Interview with Dragan Banjevic
Q: Dr. Banjevic, I understand that EXAKT uses past failures, to develop a predictive model. Does that mean that companies must have many catastrophic functional failures before they can use your program?
A: I think that you have expressed some of the usual and basic concerns - data availability and data quality. Here are two typical situations that we have encountered.
Case 1. You have a single asset, say a pump, that has been operating for 30 years without failure. Probably you will have, for this pump, a lot of condition data (for example vibration, flow rates, motor current, etc.) taken at regular intervals, but no failure data. Alternatively, you have a brand new pump of a new design on which you have no experience at all.
Case 2. You have equipment and/or fleets of similar equipment. Over the years, you have accumulated large databases (or files of paper reports) containing condition monitoring data. During the same period you will have operated a CMMS, and you will have recorded (more or less accurately) the failures that occurred and the maintenance that has been performed on these assets.
Do these two cases just about cover the range of situations that you are familiar with?
Q: Yes, I think the second case is more common. Would you address Case 2 first?
A: Certainly. In most plants, some functional failures and numerous potential failures[1] do occur. The following would be a typical scenario for the development of one or more CBM optimization models:
1. You have a machine (or sometimes a fleet of machines).

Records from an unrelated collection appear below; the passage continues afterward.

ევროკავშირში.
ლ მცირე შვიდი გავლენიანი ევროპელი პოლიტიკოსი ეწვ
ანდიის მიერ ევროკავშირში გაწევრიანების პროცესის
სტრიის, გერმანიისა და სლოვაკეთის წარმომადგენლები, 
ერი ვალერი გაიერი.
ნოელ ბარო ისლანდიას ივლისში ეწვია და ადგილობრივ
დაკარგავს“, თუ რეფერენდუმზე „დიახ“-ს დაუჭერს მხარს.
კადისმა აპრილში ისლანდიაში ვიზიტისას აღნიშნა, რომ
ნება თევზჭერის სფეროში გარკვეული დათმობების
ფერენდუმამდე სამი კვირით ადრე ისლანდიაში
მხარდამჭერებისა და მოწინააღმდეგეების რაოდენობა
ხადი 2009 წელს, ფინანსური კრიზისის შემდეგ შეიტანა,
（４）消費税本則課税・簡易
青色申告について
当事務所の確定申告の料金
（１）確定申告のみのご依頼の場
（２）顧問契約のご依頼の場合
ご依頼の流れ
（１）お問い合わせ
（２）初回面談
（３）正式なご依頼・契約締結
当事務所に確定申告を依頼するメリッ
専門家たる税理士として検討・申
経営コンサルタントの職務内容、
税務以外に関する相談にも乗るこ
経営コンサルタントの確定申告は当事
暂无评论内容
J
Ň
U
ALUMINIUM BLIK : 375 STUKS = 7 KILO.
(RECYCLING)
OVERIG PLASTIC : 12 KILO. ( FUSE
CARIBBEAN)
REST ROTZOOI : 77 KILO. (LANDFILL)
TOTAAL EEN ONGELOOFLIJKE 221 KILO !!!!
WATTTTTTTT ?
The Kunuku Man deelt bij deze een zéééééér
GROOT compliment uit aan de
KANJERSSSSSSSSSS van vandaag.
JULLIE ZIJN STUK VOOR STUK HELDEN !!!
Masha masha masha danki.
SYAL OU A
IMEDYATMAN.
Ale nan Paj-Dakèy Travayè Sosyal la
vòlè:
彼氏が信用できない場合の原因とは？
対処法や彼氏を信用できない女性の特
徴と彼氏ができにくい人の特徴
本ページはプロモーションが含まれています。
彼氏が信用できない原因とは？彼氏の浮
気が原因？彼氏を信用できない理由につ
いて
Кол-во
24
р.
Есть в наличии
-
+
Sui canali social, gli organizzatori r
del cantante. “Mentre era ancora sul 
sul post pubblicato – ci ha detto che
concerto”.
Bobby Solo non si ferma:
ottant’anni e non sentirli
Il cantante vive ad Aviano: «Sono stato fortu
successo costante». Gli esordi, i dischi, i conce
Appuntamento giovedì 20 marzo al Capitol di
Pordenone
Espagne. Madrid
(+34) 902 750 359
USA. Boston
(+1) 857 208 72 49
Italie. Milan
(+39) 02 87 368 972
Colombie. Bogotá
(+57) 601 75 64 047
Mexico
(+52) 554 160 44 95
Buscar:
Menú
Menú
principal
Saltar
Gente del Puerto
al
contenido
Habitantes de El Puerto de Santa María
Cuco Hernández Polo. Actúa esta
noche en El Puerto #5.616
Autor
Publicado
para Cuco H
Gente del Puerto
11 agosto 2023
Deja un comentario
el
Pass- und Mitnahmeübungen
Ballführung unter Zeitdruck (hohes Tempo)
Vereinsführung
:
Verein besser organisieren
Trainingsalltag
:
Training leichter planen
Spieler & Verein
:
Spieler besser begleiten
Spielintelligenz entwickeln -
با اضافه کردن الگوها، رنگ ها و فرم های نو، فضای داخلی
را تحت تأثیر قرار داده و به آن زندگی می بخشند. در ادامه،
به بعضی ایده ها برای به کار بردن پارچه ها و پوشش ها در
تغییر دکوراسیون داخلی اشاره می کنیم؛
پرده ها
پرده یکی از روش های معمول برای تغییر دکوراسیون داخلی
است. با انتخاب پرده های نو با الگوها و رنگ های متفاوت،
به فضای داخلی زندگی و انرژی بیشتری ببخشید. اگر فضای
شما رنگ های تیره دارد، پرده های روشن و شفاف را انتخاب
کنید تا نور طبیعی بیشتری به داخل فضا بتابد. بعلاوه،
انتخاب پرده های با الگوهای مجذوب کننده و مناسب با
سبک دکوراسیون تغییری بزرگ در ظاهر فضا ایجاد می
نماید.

2. Over time you record various measurements on a periodic (daily, weekly, monthly, etc.) basis. For example: load, vibration, amperage, phase, or whatever else may be appropriate. Those readings would also include working age measured in some service usage unit that describes the accumulating stress on the machine. Say fuel consumed, or widgets produced. In EXAKT we call each set of measurements taken at more or less regular intervals, an Inspection.

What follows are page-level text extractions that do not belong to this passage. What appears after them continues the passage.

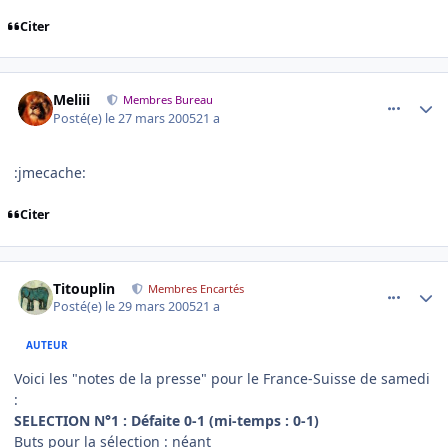
Citer
comment_68347
Author stats
Meliii
Membres Bureau
Posté(e)
le 27 mars 2005
21 a
:jmecache:
Citer
comment_68540
Author stats
Titouplin
Membres Encartés
Posté(e)
le 29 mars 2005
21 a
AUTEUR
Voici les "notes de la presse" pour le France-Suisse de samedi
:
SELECTION N°1 : Défaite 0-1 (mi-temps : 0-1)
Buts pour la sélection : néant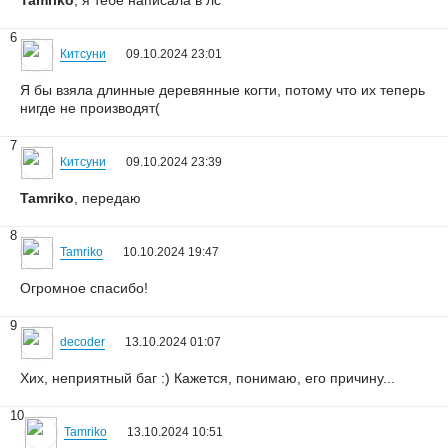
Tamriko
, я тебе написала в лс
6
Китсуни
09.10.2024 23:01
Я бы взяла длинные деревянные когти, потому что их теперь
нигде не производят(
7
Китсуни
09.10.2024 23:39
Tamriko
, передаю
8
Tamriko
10.10.2024 19:47
Огромное спасибо!
9
decoder
13.10.2024 01:07
Хих, неприятный баг :) Кажется, понимаю, его причину...
10
Tamriko
13.10.2024 10:51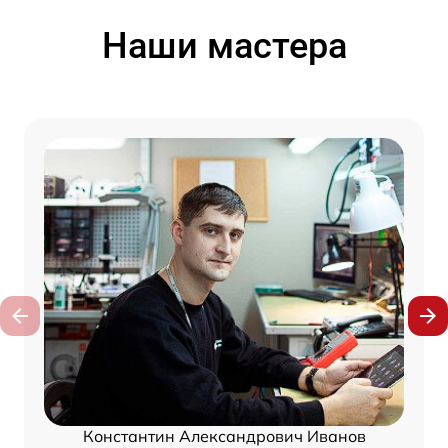
Наши мастера
Константин Александрович Иванов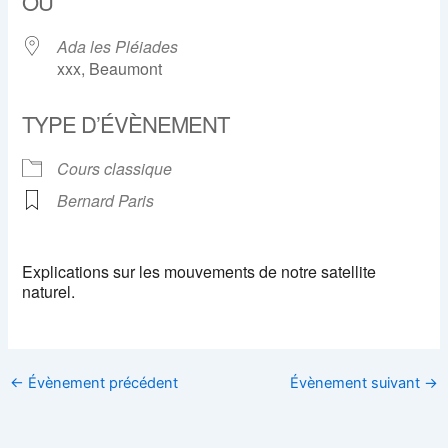
OÙ
Ada les Pléiades
xxx, Beaumont
TYPE D’ÉVÈNEMENT
Cours classique
Bernard Paris
Explications sur les mouvements de notre satellite
naturel.
←
Évènement précédent
Évènement suivant
→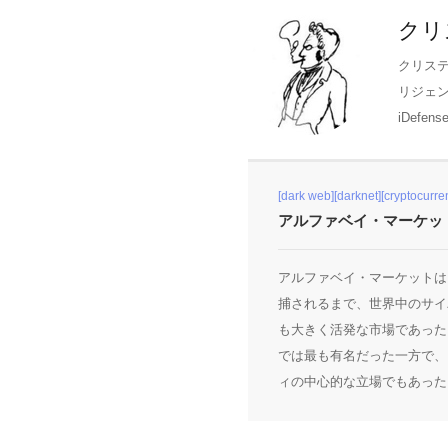
クリ
クリス
リジェン
iDefense
[dark web][darknet][cryptocurren
アルファベイ・マーケット
アルファベイ・マーケットは、2
捕されるまで、世界中のサイ
も大きく活発な市場であった
では最も有名だった一方で、
ィの中心的な立場でもあった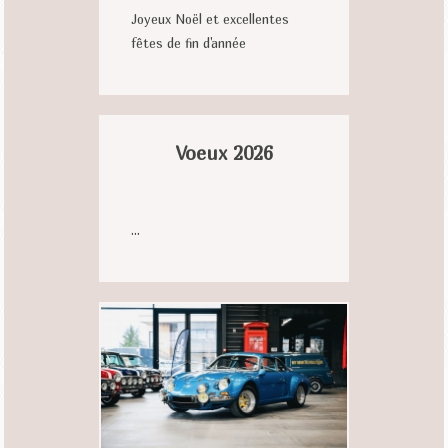
Joyeux Noël et excellentes
fêtes de fin d'année
Voeux 2026
...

3. Once in a while you see some anomaly in the data, and you feel that you should do a deeper (more intrusive) "Inspection". Or, you (i.e. the maintainer) perform a time based maintenance task. In either case you physically inspect one or more components in the machine. You find that one of the components is in a failing state. You have, thus, discovered a potential failure.[2] You record this observation in the CMMS as an event which you might name "EFP1" (ending with potential failure type 1 – a potential failure of component X or of failure mode Y, for example).
4. You repeat steps 1 to 3 over time. That is how you normally accumulate a "sample" of condition and event data. (By the way, you are making use of an important function of your CMMS by populating it with this type of data. After all, you paid good money for the CMMS. Why not use its historical data recording capabilities to their fullest?[3]
5. Sometimes (as will happen) you will have missed detecting a potential failure soon enough, and you will experience a real (functional) failure. This, as well, becomes part of your historical database (i.e. your sample).
6. Over time you will have experienced several failure modes at the potential failure stage, and perhaps one or two actual functional failures. (Now, at last, you have a good sample). You analyze this sample in EXAKT and you build a model that can be used for automated prediction (residual life estimation) and optimal CBM decision making.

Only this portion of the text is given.